▶ **Task instructions**
Please return every line in the following data that includes the string "Kinésithérapeute".

▶ **Records provided**
◇ ◇ ◇ ◇ ◇

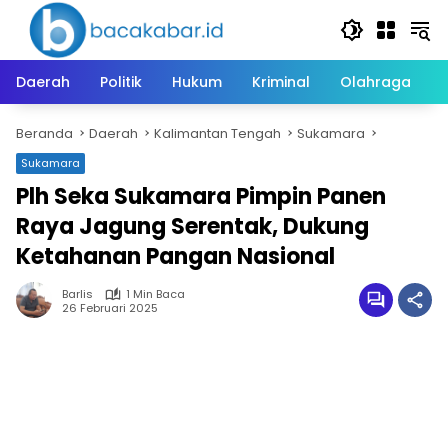
Langsung
ke
konten
Daerah
Politik
Hukum
Kriminal
Olahraga
Beranda
Daerah
Kalimantan Tengah
Sukamara
Sukamara
Plh Seka Sukamara Pimpin Panen
Raya Jagung Serentak, Dukung
Ketahanan Pangan Nasional
Barlis
1 Min Baca
26 Februari 2025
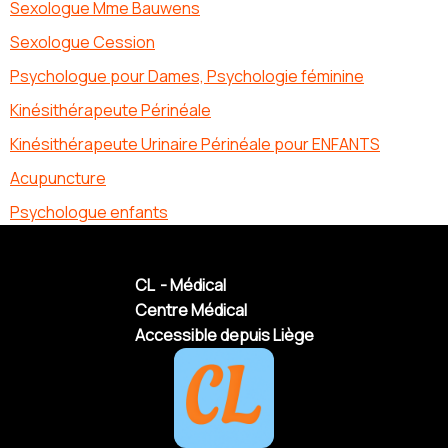
Sexologue Mme Bauwens
Sexologue Cession
Psychologue pour Dames, Psychologie féminine
Kinésithérapeute Périnéale
Kinésithérapeute Urinaire Périnéale pour ENFANTS
Acupuncture
Psychologue enfants
CL - Médical
Centre Médical
Accessible depuis Liège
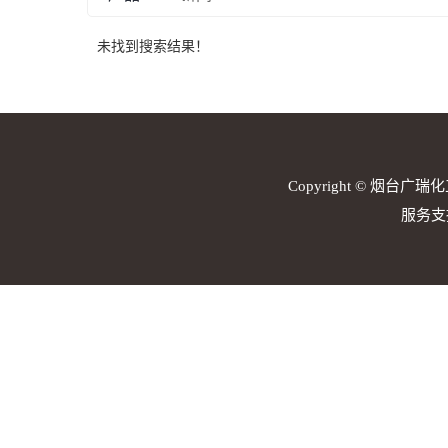
未找到搜索结果！
Copyright © 烟台广瑞化
服务支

◇ ◇ ◇ ◇ ◇

▶ **Response to this exercise**
Kinésithérapeute Périnéale
Kinésithérapeute Urinaire Périnéale pour ENFANTS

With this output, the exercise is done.